What is Tennis Elbow?

A common injury that induces pain on the outside of the elbow is known as ‘Tennis elbow’ or lateral epicondylitis. The term was first used by Major in 1883 in the paper ‘Lawn tennis elbow’.



The person feels pain on the downside of the elbow, 1 or 2 cm away. A biggest problem with tennis elbow is that the person shall not be able to do easy tasks like hand shake or operating the door handle on account of weak wrist. When the hand is bent backwards or when the person tries to put the fingers straight against resistance at the wrist, pain is felt on the outside of the elbow. When the area below the lateral epicondyle is pressed, pain is felt. Inflammation is seen in rare cases but the tendons in the area become extremely sensitive and morning stiffness is observed.



If the wrist is repeatedly bent backwards against resistance, it may lead to tennis elbow. Activities like playing tennis and performing other tasks may be the cause for the pressure on the area. If the player’s backhand technique is poor, or uses a racket with small grip and such similar practices may lead to tennis elbow. Playing tennis with wet or heavy balls also pressurizes the wrist and elbow. Other activities like painting, usage of screw driver and typing may become the cause for the tennis elbow syndrome.



There is no particular treatment for tennis elbow. A combination of treatments can be tried to lessen the symptoms. It also depends on the patient’s reaction to the treatment.


Application of ice to the elbow for 15 minutes 5 or 6 times a day will help in reducing the inflammation and pain.


Ample rest should be given to the affected elbow. Proper rest makes the healing faster.


A brace or support should be worn about 10 cm down the forearm. It protects the tendon and at the same time heals and strengthens the wrist. Special exercises will be taught by doctors and physiotherapists.


The doctor will check the patient to rule out neural involvement in the injury. Ultrasound or laser treatment may be advised for reducing the inflammation and pain. Massage therapy may be advised too.


Alternative treatment like acupuncture is said to be very effective in curing the symptoms of tennis elbow. If nerve tissue involvement is noticed other neural stretching exercises may be advised. To reduce severe pain, steroid injection may be given to the patient. In chronic cases when all treatments fail to give any relief, operation may be the solution.

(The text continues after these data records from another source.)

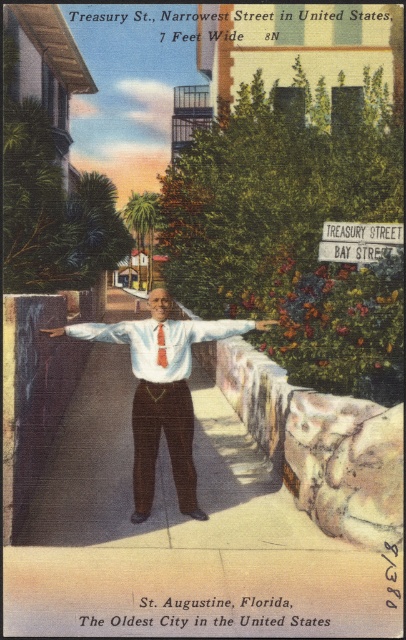 Between point (244, 326) and point (56, 332), which one is positioned in front?

Point (56, 332)

Between white cotton shirt at center and smooth leather hand at center, which one is positioned lower?

Positioned lower is smooth leather hand at center.

Is point (207, 324) less distant than point (43, 328)?

Yes, point (207, 324) is closer to viewer.

Where is `white cotton shirt at center`? Image resolution: width=406 pixels, height=640 pixels. white cotton shirt at center is located at coordinates (224, 328).

Consider the image. Measure the distance between white satin shirt at center and white matte hand at center.

The distance of white satin shirt at center from white matte hand at center is 4.07 feet.

Does white satin shirt at center have a smaller size compared to white matte hand at center?

No, white satin shirt at center is not smaller than white matte hand at center.

In order to click on white satin shirt at center in this screenshot , I will do `click(161, 406)`.

Can you confirm if white satin shirt at center is taller than white shirt at center?

Indeed, white satin shirt at center has a greater height compared to white shirt at center.

Can you confirm if white satin shirt at center is smaller than white shirt at center?

No, white satin shirt at center is not smaller than white shirt at center.

Does point (153, 374) come in front of point (88, 323)?

Yes, it is in front of point (88, 323).

Where is `white satin shirt at center`? The image size is (406, 640). white satin shirt at center is located at coordinates (161, 406). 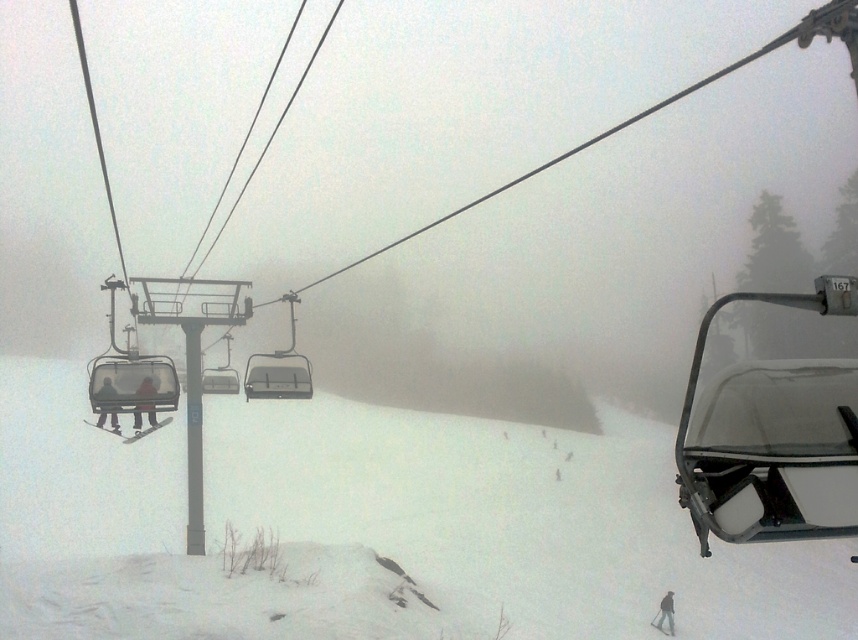 Question: Does dark gray snow pants at lower right come behind matte black ski at left?

Choices:
 (A) yes
 (B) no

Answer: (A)

Question: Which point appears closest to the camera in this image?

Choices:
 (A) (112, 428)
 (B) (246, 381)
 (C) (662, 620)

Answer: (A)

Question: Is the position of metallic gray ski lift at center less distant than that of red fabric jacket at center?

Choices:
 (A) yes
 (B) no

Answer: (B)

Question: Is white snow at lower left further to camera compared to matte black ski at left?

Choices:
 (A) yes
 (B) no

Answer: (B)

Question: Which point is farther to the camera?

Choices:
 (A) 666,605
 (B) 118,433
 (C) 136,433

Answer: (A)

Question: Which is nearer to the white snow at lower left?

Choices:
 (A) red fabric jacket at center
 (B) metallic gray chairlift at center

Answer: (B) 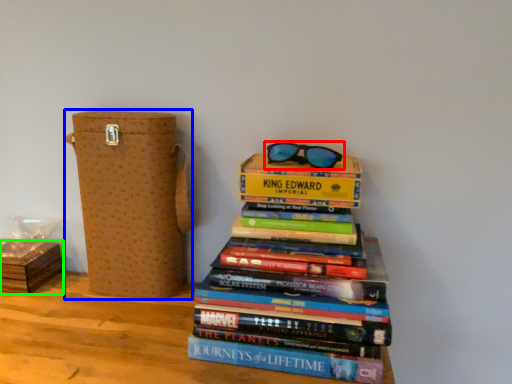 Question: Which object is positioned closest to glasses (highlighted by a red box)? Select from cardboard box (highlighted by a blue box) and cardboard box (highlighted by a green box).

Choices:
 (A) cardboard box
 (B) cardboard box

Answer: (A)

Almost 85%-95% people who are operated get relief from the pain after surgery.



As playing tennis is the most important cause for tennis elbow syndrome, by following few tips, the condition may be prevented.


Correct technique should be used while learning the game. Tennis balls hit the racket with over 80 miles per hour speed. This force directly influences the elbow and may lead to the injury. Backhand stroke is another cause for the injury. Care should be taken not to bend the wrist while playing the backhand stroke. Wrist should be firm while playing different strokes in the game. The player should have good footwork. The surface of the tennis court also decides the speed of the ball.



Non steroidal anti-inflammatory drugs (NSAIDs) give short term relief. In comparison to oral NSAIDs, injected NSAIDs give better results.



In the rehabilitation process, stretching is an important aspect. The arm should be to the outside and moved downwards. To increase stretch wrist should be bent and held this position for 30 seconds and repeated 4-5 times. This exercise should be performed at least three times in a day.


If proper care is taken while performing tasks that involve the wrist and elbow movements, tennis elbow can be prevented.